--- START ---
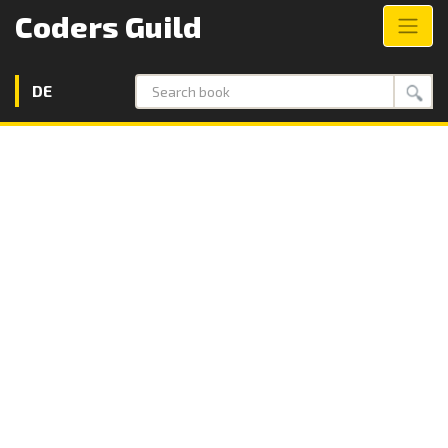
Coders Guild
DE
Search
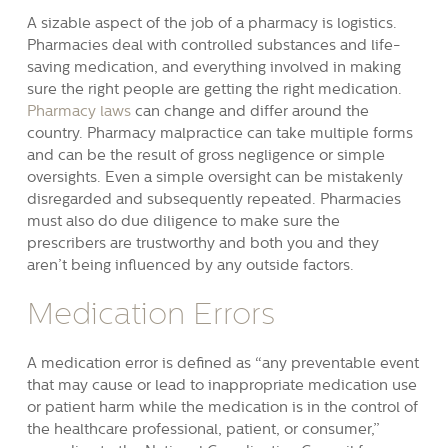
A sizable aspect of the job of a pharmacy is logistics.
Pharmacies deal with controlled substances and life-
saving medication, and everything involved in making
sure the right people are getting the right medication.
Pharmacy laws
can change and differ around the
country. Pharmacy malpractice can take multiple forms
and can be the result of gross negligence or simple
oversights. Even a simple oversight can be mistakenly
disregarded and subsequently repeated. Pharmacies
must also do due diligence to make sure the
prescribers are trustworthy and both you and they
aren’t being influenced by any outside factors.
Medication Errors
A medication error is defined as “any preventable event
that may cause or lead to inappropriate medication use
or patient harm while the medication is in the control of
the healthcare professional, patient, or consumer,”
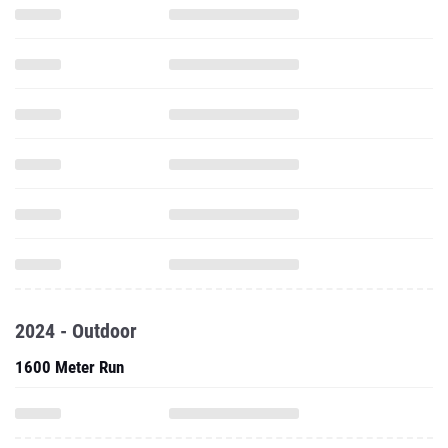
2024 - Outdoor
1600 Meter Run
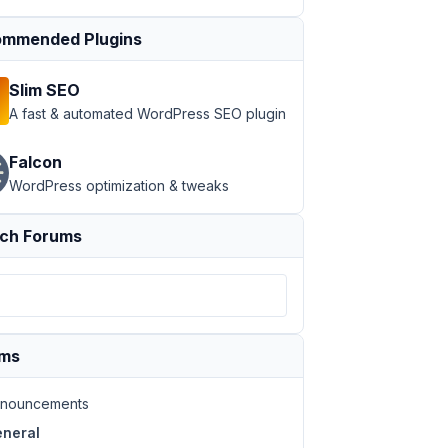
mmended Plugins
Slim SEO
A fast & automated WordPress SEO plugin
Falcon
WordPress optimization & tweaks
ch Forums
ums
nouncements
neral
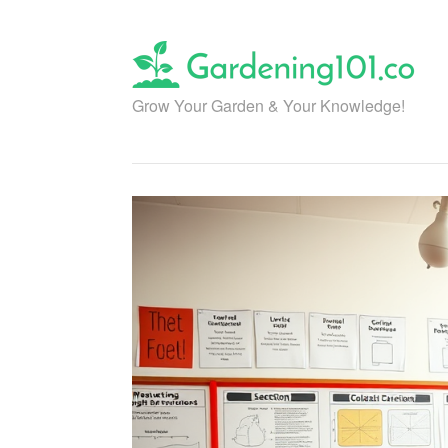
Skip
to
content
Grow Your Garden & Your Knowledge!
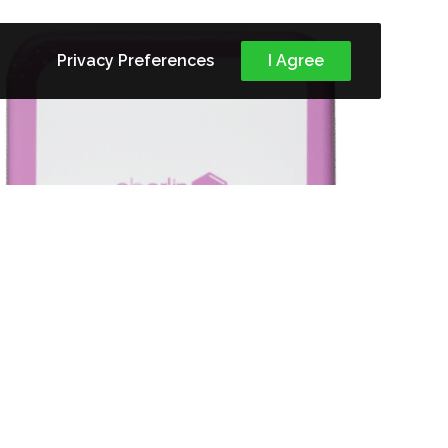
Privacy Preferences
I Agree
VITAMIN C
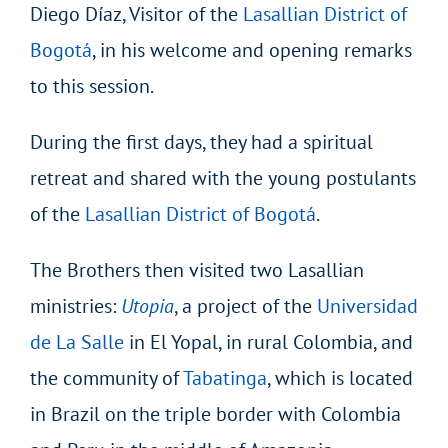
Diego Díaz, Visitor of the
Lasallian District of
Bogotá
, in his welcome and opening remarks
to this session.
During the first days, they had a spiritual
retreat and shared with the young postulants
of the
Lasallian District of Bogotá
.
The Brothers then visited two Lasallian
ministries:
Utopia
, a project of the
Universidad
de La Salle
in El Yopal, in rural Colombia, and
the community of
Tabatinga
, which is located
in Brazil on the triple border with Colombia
--- END ---
**WHAT IS EXPECTED**
What is needed is an exact copy of each line from the top of the data above through the line containing "can change and differ around the", with no pictures.

**ANSWER AREA**
Coders Guild
DE
Search
A sizable aspect of the job of a pharmacy is logistics.
Pharmacies deal with controlled substances and life-
saving medication, and everything involved in making
sure the right people are getting the right medication.
Pharmacy laws
can change and differ around the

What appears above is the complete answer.